WORK INSTRUCTION:
From the entries below, reproduce exactly the line containing "Requisitos previos", the line containing "usuario ha trabajado ya un poco con la", and every line in between, with nothing added.

RECORDS TO PROCESS:
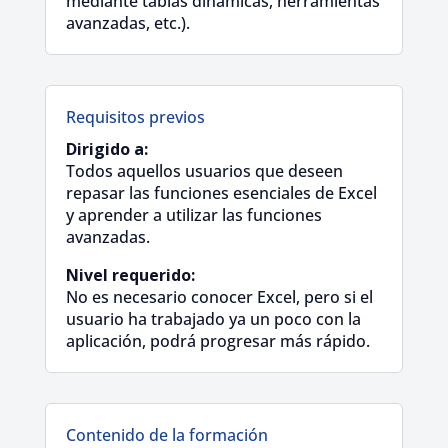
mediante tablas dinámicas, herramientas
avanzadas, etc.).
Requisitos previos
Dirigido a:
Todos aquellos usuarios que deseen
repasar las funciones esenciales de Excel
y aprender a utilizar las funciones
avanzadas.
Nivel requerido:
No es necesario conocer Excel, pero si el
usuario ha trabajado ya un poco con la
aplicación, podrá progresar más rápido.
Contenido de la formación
--
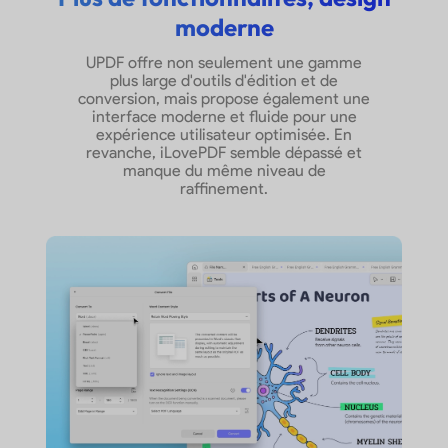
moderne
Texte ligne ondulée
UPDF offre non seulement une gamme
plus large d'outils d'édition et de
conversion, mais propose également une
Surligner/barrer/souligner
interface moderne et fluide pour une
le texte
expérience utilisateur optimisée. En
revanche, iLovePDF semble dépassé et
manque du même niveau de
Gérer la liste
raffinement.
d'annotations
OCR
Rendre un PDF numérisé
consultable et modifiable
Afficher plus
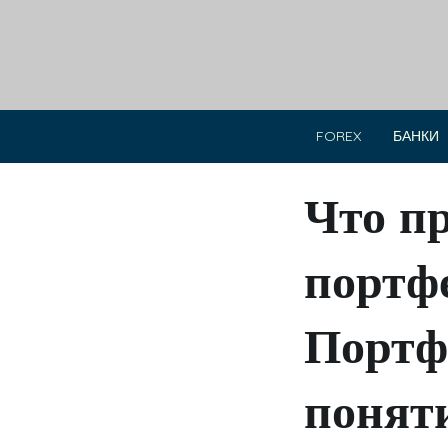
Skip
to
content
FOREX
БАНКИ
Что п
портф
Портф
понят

EXPECTED ANSWER:
Requisitos previos
Dirigido a:
Todos aquellos usuarios que deseen
repasar las funciones esenciales de Excel
y aprender a utilizar las funciones
avanzadas.
Nivel requerido:
No es necesario conocer Excel, pero si el
usuario ha trabajado ya un poco con la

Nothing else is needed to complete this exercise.